The conflict stems from colonization – in 1961 the English-speaking regions that should have gone to Nigeria were joined with the French-speaking part to form Cameroon; Anglophones feel a “form of exclusion,” says the political scientist.

And President Paul Biya, 89, who came to power in 1982, looks helpless. “It is often said that he is in Switzerland six months a year to get treatment. We really wonder how the country is holding up,” adds Mr Gazibo.

The Boko Haram Factor

To make matters worse, Cameroon is also struggling with “the repercussions of the emergence of the Boko Haram group,” notes Marie-Joëlle Zahar, a researcher at the University of Montreal’s Center for International Studies and Research (CERIUM).

The presence of the terrorist organization that originated in neighboring Nigeria “complicates the conflict because it has given the government an additional argument for a response that is essentially security,” she explains.

This factor should be taken into account up front rather than afterwards, says the man who is also director of the Peace Operations Research Network.

The question of Sudan arose. We later said to ourselves that perhaps we made the mistake of focusing on the conflict with the south, without understanding that there are very strong connections to what is happening in Darfur and other regions.
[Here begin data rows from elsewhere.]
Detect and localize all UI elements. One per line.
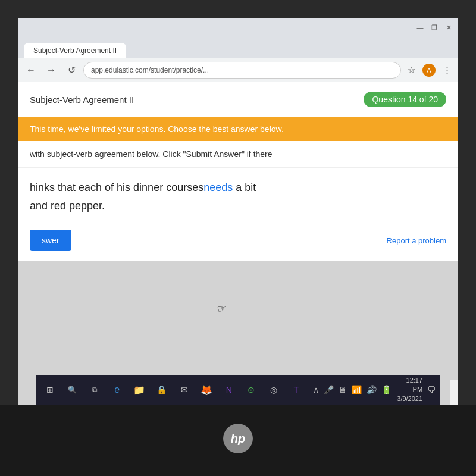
tab-bar: Subject-Verb Agreement II: [18, 37, 458, 58]
file-explorer-icon[interactable]: 📁: [130, 380, 149, 399]
clock-date: 3/9/2021: [396, 394, 423, 403]
chevron-up-icon[interactable]: ∧: [313, 385, 319, 394]
forward-button[interactable]: →: [43, 62, 60, 79]
toolbar-right-icons: ☆ A ⋮: [405, 64, 453, 77]
browser-toolbar: ← → ↺ app.edulastic.com/student/practice…: [18, 58, 458, 82]
url-text: app.edulastic.com/student/practice/...: [91, 66, 209, 74]
description-text: with subject-verb agreement below. Click…: [30, 149, 273, 159]
star-icon[interactable]: ☆: [405, 64, 418, 77]
browser-tab[interactable]: Subject-Verb Agreement II: [24, 43, 126, 58]
screen: — ❐ ✕ Subject-Verb Agreement II ← → ↺ ap…: [18, 18, 458, 405]
volume-icon[interactable]: 🔊: [367, 385, 377, 394]
question-badge: Question 14 of 20: [364, 92, 446, 107]
teams-icon[interactable]: T: [287, 380, 306, 399]
menu-icon[interactable]: ⋮: [440, 64, 453, 77]
ie-icon[interactable]: ◎: [264, 380, 283, 399]
description-box: with subject-verb agreement below. Click…: [18, 141, 458, 168]
firefox-icon[interactable]: 🦊: [197, 380, 216, 399]
taskbar: ⊞ 🔍 ⧉ e 📁 🔒 ✉ 🦊 N ⊙ ◎ T ∧ 🎤 🖥 📶: [36, 375, 440, 405]
monitor-frame: — ❐ ✕ Subject-Verb Agreement II ← → ↺ ap…: [0, 0, 476, 476]
profile-icon[interactable]: A: [422, 64, 436, 77]
chrome-icon[interactable]: ⊙: [242, 380, 261, 399]
question-text: hinks that each of his dinner coursesnee…: [30, 180, 446, 196]
question-line2-text: and red pepper.: [30, 200, 105, 212]
title-bar: — ❐ ✕: [18, 18, 458, 37]
start-button[interactable]: ⊞: [40, 380, 60, 399]
question-highlighted-word[interactable]: needs: [203, 181, 233, 193]
restore-button[interactable]: ❐: [430, 23, 439, 32]
monitor-icon[interactable]: 🖥: [339, 385, 347, 394]
top-bezel: [0, 0, 476, 18]
mic-icon[interactable]: 🎤: [324, 385, 334, 394]
battery-icon[interactable]: 🔋: [381, 385, 392, 394]
question-part1: hinks that each of his dinner courses: [30, 181, 203, 193]
address-bar[interactable]: app.edulastic.com/student/practice/...: [83, 62, 401, 79]
edge-icon[interactable]: e: [108, 380, 127, 399]
page-inner: Subject-Verb Agreement II Question 14 of…: [18, 82, 458, 380]
clock-time: 12:17 PM: [396, 376, 423, 394]
back-button[interactable]: ←: [23, 62, 39, 79]
instruction-bar: This time, we've limited your options. C…: [18, 117, 458, 141]
submit-button[interactable]: swer: [30, 230, 71, 251]
close-button[interactable]: ✕: [444, 23, 453, 32]
instruction-text: This time, we've limited your options. C…: [30, 124, 284, 134]
quiz-title: Subject-Verb Agreement II: [30, 95, 134, 105]
bottom-bezel: hp: [0, 405, 476, 476]
tab-label: Subject-Verb Agreement II: [33, 46, 117, 55]
clock[interactable]: 12:17 PM 3/9/2021: [396, 376, 423, 403]
onenote-icon[interactable]: N: [220, 380, 239, 399]
question-part2: a bit: [233, 181, 256, 193]
quiz-header: Subject-Verb Agreement II Question 14 of…: [18, 82, 458, 117]
report-link[interactable]: Report a problem: [387, 236, 446, 245]
refresh-button[interactable]: ↺: [63, 62, 80, 79]
question-line2: and red pepper.: [30, 198, 446, 214]
action-area: swer Report a problem: [18, 220, 458, 261]
lock-icon[interactable]: 🔒: [152, 380, 171, 399]
minimize-button[interactable]: —: [415, 23, 425, 32]
question-area: hinks that each of his dinner coursesnee…: [18, 168, 458, 220]
mail-icon[interactable]: ✉: [175, 380, 194, 399]
bottom-space: [18, 261, 458, 380]
search-button[interactable]: 🔍: [63, 380, 82, 399]
hp-logo: hp: [223, 424, 253, 453]
system-tray: ∧ 🎤 🖥 📶 🔊 🔋 12:17 PM 3/9/2021 🗨: [313, 376, 436, 403]
notification-icon[interactable]: 🗨: [427, 385, 436, 394]
page-background: Subject-Verb Agreement II Question 14 of…: [18, 82, 458, 405]
task-view-button[interactable]: ⧉: [85, 380, 104, 399]
wifi-icon[interactable]: 📶: [352, 385, 362, 394]
browser-window: — ❐ ✕ Subject-Verb Agreement II ← → ↺ ap…: [18, 18, 458, 405]
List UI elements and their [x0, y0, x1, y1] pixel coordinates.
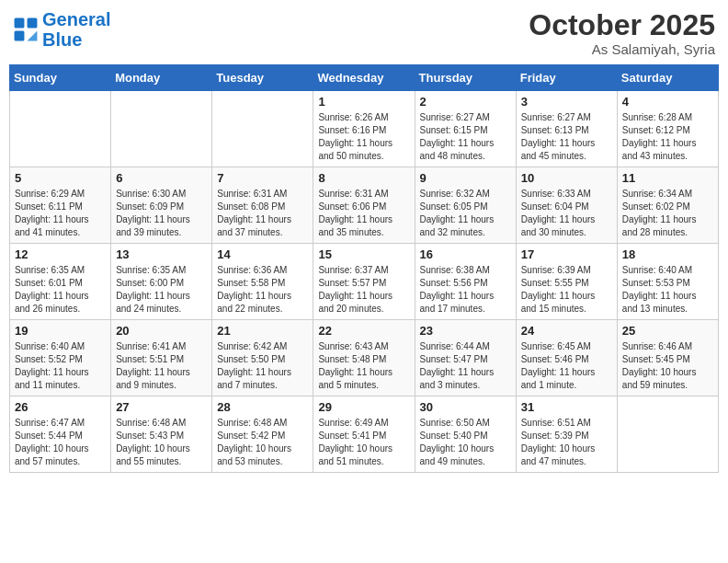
day-number: 23: [420, 324, 511, 338]
day-info: Sunrise: 6:45 AM Sunset: 5:46 PM Dayligh…: [521, 340, 612, 392]
day-number: 21: [217, 324, 308, 338]
day-info: Sunrise: 6:38 AM Sunset: 5:56 PM Dayligh…: [420, 264, 511, 316]
day-info: Sunrise: 6:48 AM Sunset: 5:42 PM Dayligh…: [217, 417, 308, 468]
day-info: Sunrise: 6:43 AM Sunset: 5:48 PM Dayligh…: [318, 340, 409, 392]
day-info: Sunrise: 6:41 AM Sunset: 5:51 PM Dayligh…: [116, 340, 207, 392]
day-cell: [111, 91, 212, 167]
day-info: Sunrise: 6:35 AM Sunset: 6:00 PM Dayligh…: [116, 264, 207, 316]
weekday-header-thursday: Thursday: [415, 65, 516, 91]
day-info: Sunrise: 6:40 AM Sunset: 5:53 PM Dayligh…: [622, 264, 713, 316]
day-info: Sunrise: 6:39 AM Sunset: 5:55 PM Dayligh…: [521, 264, 612, 316]
day-cell: 25Sunrise: 6:46 AM Sunset: 5:45 PM Dayli…: [617, 320, 718, 396]
day-info: Sunrise: 6:37 AM Sunset: 5:57 PM Dayligh…: [318, 264, 409, 316]
day-cell: 8Sunrise: 6:31 AM Sunset: 6:06 PM Daylig…: [313, 167, 415, 244]
day-number: 8: [318, 171, 409, 185]
day-number: 10: [521, 171, 612, 185]
day-number: 27: [116, 400, 207, 414]
day-info: Sunrise: 6:27 AM Sunset: 6:15 PM Dayligh…: [420, 111, 511, 163]
day-cell: 9Sunrise: 6:32 AM Sunset: 6:05 PM Daylig…: [415, 167, 516, 244]
day-cell: 19Sunrise: 6:40 AM Sunset: 5:52 PM Dayli…: [10, 320, 111, 396]
title-block: October 2025 As Salamiyah, Syria: [529, 9, 715, 57]
calendar-table: SundayMondayTuesdayWednesdayThursdayFrid…: [9, 64, 719, 473]
day-cell: 13Sunrise: 6:35 AM Sunset: 6:00 PM Dayli…: [111, 244, 212, 320]
day-cell: 10Sunrise: 6:33 AM Sunset: 6:04 PM Dayli…: [516, 167, 617, 244]
svg-rect-0: [15, 18, 25, 29]
day-cell: 21Sunrise: 6:42 AM Sunset: 5:50 PM Dayli…: [212, 320, 313, 396]
day-number: 14: [217, 247, 308, 261]
day-number: 29: [318, 400, 409, 414]
day-cell: 12Sunrise: 6:35 AM Sunset: 6:01 PM Dayli…: [10, 244, 111, 320]
day-info: Sunrise: 6:26 AM Sunset: 6:16 PM Dayligh…: [318, 111, 409, 163]
day-number: 2: [420, 95, 511, 109]
day-number: 6: [116, 171, 207, 185]
weekday-header-saturday: Saturday: [617, 65, 718, 91]
day-number: 3: [521, 95, 612, 109]
week-row-4: 19Sunrise: 6:40 AM Sunset: 5:52 PM Dayli…: [10, 320, 719, 396]
svg-rect-1: [28, 18, 38, 29]
day-cell: 18Sunrise: 6:40 AM Sunset: 5:53 PM Dayli…: [617, 244, 718, 320]
day-info: Sunrise: 6:36 AM Sunset: 5:58 PM Dayligh…: [217, 264, 308, 316]
day-info: Sunrise: 6:31 AM Sunset: 6:08 PM Dayligh…: [217, 188, 308, 239]
day-cell: 24Sunrise: 6:45 AM Sunset: 5:46 PM Dayli…: [516, 320, 617, 396]
day-number: 1: [318, 95, 409, 109]
day-number: 19: [15, 324, 106, 338]
day-number: 22: [318, 324, 409, 338]
logo-icon: [13, 17, 39, 42]
day-info: Sunrise: 6:35 AM Sunset: 6:01 PM Dayligh…: [15, 264, 106, 316]
svg-rect-2: [15, 31, 25, 41]
day-cell: 6Sunrise: 6:30 AM Sunset: 6:09 PM Daylig…: [111, 167, 212, 244]
day-info: Sunrise: 6:48 AM Sunset: 5:43 PM Dayligh…: [116, 417, 207, 468]
day-info: Sunrise: 6:40 AM Sunset: 5:52 PM Dayligh…: [15, 340, 106, 392]
day-info: Sunrise: 6:46 AM Sunset: 5:45 PM Dayligh…: [622, 340, 713, 392]
day-cell: 26Sunrise: 6:47 AM Sunset: 5:44 PM Dayli…: [10, 396, 111, 473]
day-info: Sunrise: 6:47 AM Sunset: 5:44 PM Dayligh…: [15, 417, 106, 468]
day-number: 13: [116, 247, 207, 261]
week-row-2: 5Sunrise: 6:29 AM Sunset: 6:11 PM Daylig…: [10, 167, 719, 244]
day-cell: 2Sunrise: 6:27 AM Sunset: 6:15 PM Daylig…: [415, 91, 516, 167]
day-cell: 16Sunrise: 6:38 AM Sunset: 5:56 PM Dayli…: [415, 244, 516, 320]
day-number: 16: [420, 247, 511, 261]
svg-marker-3: [28, 31, 38, 41]
day-info: Sunrise: 6:50 AM Sunset: 5:40 PM Dayligh…: [420, 417, 511, 468]
day-number: 5: [15, 171, 106, 185]
day-cell: 22Sunrise: 6:43 AM Sunset: 5:48 PM Dayli…: [313, 320, 415, 396]
weekday-header-row: SundayMondayTuesdayWednesdayThursdayFrid…: [10, 65, 719, 91]
week-row-1: 1Sunrise: 6:26 AM Sunset: 6:16 PM Daylig…: [10, 91, 719, 167]
day-number: 15: [318, 247, 409, 261]
day-cell: [212, 91, 313, 167]
day-cell: 1Sunrise: 6:26 AM Sunset: 6:16 PM Daylig…: [313, 91, 415, 167]
weekday-header-monday: Monday: [111, 65, 212, 91]
day-number: 20: [116, 324, 207, 338]
day-cell: 15Sunrise: 6:37 AM Sunset: 5:57 PM Dayli…: [313, 244, 415, 320]
day-number: 11: [622, 171, 713, 185]
day-number: 31: [521, 400, 612, 414]
day-number: 18: [622, 247, 713, 261]
week-row-3: 12Sunrise: 6:35 AM Sunset: 6:01 PM Dayli…: [10, 244, 719, 320]
day-cell: 23Sunrise: 6:44 AM Sunset: 5:47 PM Dayli…: [415, 320, 516, 396]
day-cell: [10, 91, 111, 167]
day-cell: 30Sunrise: 6:50 AM Sunset: 5:40 PM Dayli…: [415, 396, 516, 473]
day-cell: 27Sunrise: 6:48 AM Sunset: 5:43 PM Dayli…: [111, 396, 212, 473]
weekday-header-wednesday: Wednesday: [313, 65, 415, 91]
day-number: 7: [217, 171, 308, 185]
logo-text: General Blue: [42, 9, 110, 50]
weekday-header-tuesday: Tuesday: [212, 65, 313, 91]
day-number: 26: [15, 400, 106, 414]
day-info: Sunrise: 6:33 AM Sunset: 6:04 PM Dayligh…: [521, 188, 612, 239]
day-number: 28: [217, 400, 308, 414]
day-info: Sunrise: 6:29 AM Sunset: 6:11 PM Dayligh…: [15, 188, 106, 239]
day-info: Sunrise: 6:27 AM Sunset: 6:13 PM Dayligh…: [521, 111, 612, 163]
day-info: Sunrise: 6:31 AM Sunset: 6:06 PM Dayligh…: [318, 188, 409, 239]
day-number: 24: [521, 324, 612, 338]
weekday-header-friday: Friday: [516, 65, 617, 91]
day-info: Sunrise: 6:42 AM Sunset: 5:50 PM Dayligh…: [217, 340, 308, 392]
day-info: Sunrise: 6:51 AM Sunset: 5:39 PM Dayligh…: [521, 417, 612, 468]
day-number: 9: [420, 171, 511, 185]
day-info: Sunrise: 6:28 AM Sunset: 6:12 PM Dayligh…: [622, 111, 713, 163]
month-title: October 2025: [529, 9, 715, 41]
location-subtitle: As Salamiyah, Syria: [529, 41, 715, 57]
day-info: Sunrise: 6:34 AM Sunset: 6:02 PM Dayligh…: [622, 188, 713, 239]
week-row-5: 26Sunrise: 6:47 AM Sunset: 5:44 PM Dayli…: [10, 396, 719, 473]
day-cell: 28Sunrise: 6:48 AM Sunset: 5:42 PM Dayli…: [212, 396, 313, 473]
day-info: Sunrise: 6:44 AM Sunset: 5:47 PM Dayligh…: [420, 340, 511, 392]
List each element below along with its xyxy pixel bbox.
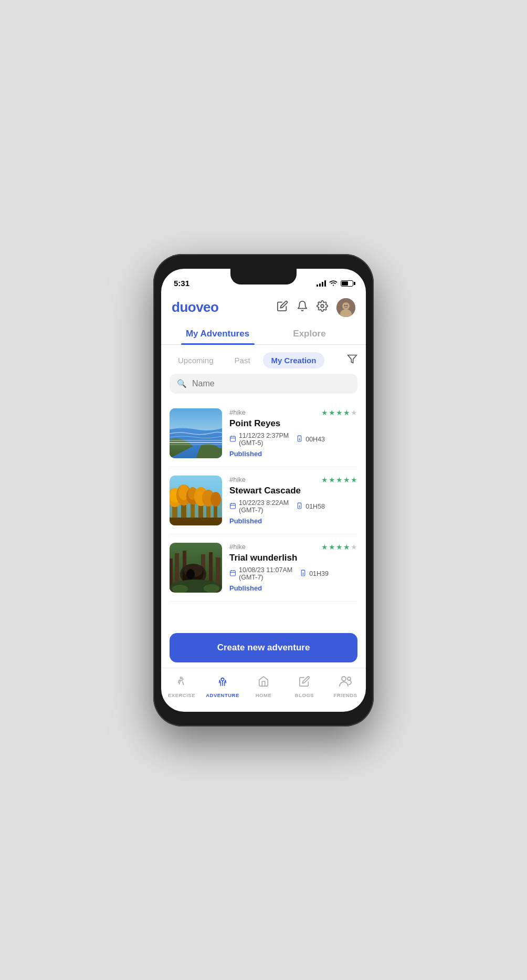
nav-label-friends: FRIENDS [333,692,357,698]
adventure-meta: 10/08/23 11:07AM(GMT-7) 01H39 [229,566,357,581]
bottom-nav: EXERCISE ADVENTURE [161,668,366,712]
nav-label-exercise: EXERCISE [168,692,195,698]
app-logo: duoveo [172,299,218,315]
signal-icon [317,280,326,287]
search-input[interactable] [192,379,350,388]
svg-point-38 [299,507,300,507]
svg-point-5 [346,304,348,306]
friends-icon [339,676,352,690]
wifi-icon [329,279,338,288]
filter-icon[interactable] [347,354,357,367]
svg-point-30 [210,492,221,507]
rating-stars: ★ ★ ★ ★ ★ [321,408,357,417]
adventure-thumb-trial-wunderlish [170,543,222,593]
notification-icon[interactable] [297,300,308,314]
adventure-icon [216,676,229,690]
sub-tabs: Upcoming Past My Creation [161,345,366,374]
adventure-name: Point Reyes [229,418,357,429]
svg-point-51 [204,584,219,593]
phone-frame: 5:31 [153,254,374,726]
rating-stars: ★ ★ ★ ★ ★ [321,476,357,484]
phone-screen: 5:31 [161,269,366,712]
notch [230,269,297,284]
adventure-list: #hike ★ ★ ★ ★ ★ Point Reyes [161,400,366,626]
subtab-my-creation[interactable]: My Creation [263,352,325,368]
adventure-name: Stewart Cascade [229,486,357,496]
nav-item-adventure[interactable]: ADVENTURE [202,672,243,701]
svg-point-4 [344,304,346,306]
main-tabs: My Adventures Explore [161,322,366,345]
adventure-info-point-reyes: #hike ★ ★ ★ ★ ★ Point Reyes [229,408,357,458]
create-adventure-button[interactable]: Create new adventure [170,633,357,662]
status-time: 5:31 [174,279,189,288]
avatar[interactable] [336,298,355,317]
svg-marker-6 [348,355,357,363]
search-container: 🔍 [161,374,366,400]
svg-point-62 [347,677,351,680]
adventure-status: Published [229,517,357,525]
timer-icon [300,570,307,578]
blogs-icon [298,676,311,690]
adventure-meta: 11/12/23 2:37PM(GMT-5) 00H43 [229,432,357,447]
adventure-tag: #hike [229,543,246,551]
battery-icon [341,280,353,287]
svg-rect-31 [170,518,222,525]
home-indicator [229,719,298,721]
adventure-tag: #hike [229,408,246,416]
exercise-icon [175,676,188,690]
svg-point-61 [342,677,346,681]
nav-label-adventure: ADVENTURE [206,692,239,698]
svg-point-0 [321,304,324,308]
nav-item-exercise[interactable]: EXERCISE [161,672,202,701]
edit-icon[interactable] [277,300,288,314]
adventure-status: Published [229,584,357,592]
adventure-name: Trial wunderlish [229,553,357,563]
tab-explore[interactable]: Explore [264,322,355,344]
subtab-past[interactable]: Past [226,352,259,368]
timer-icon [296,435,303,444]
nav-item-home[interactable]: HOME [243,672,284,701]
adventure-thumb-point-reyes [170,408,222,458]
svg-point-2 [342,302,350,310]
svg-point-14 [299,439,300,440]
adventure-status: Published [229,450,357,458]
nav-label-blogs: BLOGS [295,692,314,698]
svg-point-48 [186,569,195,579]
calendar-icon [229,502,236,511]
svg-point-58 [303,574,303,574]
nav-item-blogs[interactable]: BLOGS [284,672,325,701]
adventure-item-stewart-cascade[interactable]: #hike ★ ★ ★ ★ ★ Stewart Cascade [170,467,357,534]
adventure-meta: 10/22/23 8:22AM(GMT-7) 01H58 [229,499,357,514]
header-icons [277,298,355,317]
calendar-icon [229,570,236,578]
adventure-item-trial-wunderlish[interactable]: #hike ★ ★ ★ ★ ★ Trial wunderlish [170,534,357,602]
adventure-info-trial-wunderlish: #hike ★ ★ ★ ★ ★ Trial wunderlish [229,543,357,593]
home-icon [257,676,270,690]
search-icon: 🔍 [177,379,187,388]
timer-icon [296,502,303,511]
svg-rect-32 [230,503,236,509]
adventure-item-point-reyes[interactable]: #hike ★ ★ ★ ★ ★ Point Reyes [170,400,357,467]
svg-rect-8 [230,436,236,441]
adventure-thumb-stewart-cascade [170,476,222,525]
adventure-tag: #hike [229,476,246,483]
nav-label-home: HOME [256,692,272,698]
subtab-upcoming[interactable]: Upcoming [170,352,222,368]
settings-icon[interactable] [317,300,328,314]
svg-rect-52 [230,571,236,576]
nav-item-friends[interactable]: FRIENDS [325,672,366,701]
calendar-icon [229,435,236,444]
rating-stars: ★ ★ ★ ★ ★ [321,543,357,551]
search-wrap: 🔍 [170,374,357,394]
create-btn-container: Create new adventure [161,626,366,668]
status-icons [317,279,353,288]
tab-my-adventures[interactable]: My Adventures [172,322,264,344]
adventure-info-stewart-cascade: #hike ★ ★ ★ ★ ★ Stewart Cascade [229,476,357,525]
app-header: duoveo [161,292,366,322]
Marie-Joëlle Zahar, researcher at the Center for International Studies and Research at the University of Montreal

“I think we have a similar problem,” says Ms. Zahar.

The parties to the agreement are the Republic of Cameroon, the Ambazonia Governing Council and Defense Forces, the People’s Liberation Movement of Africa and the Southern Cameroons Defense Forces, the Interim Government and the Ambazonia Coalition Team.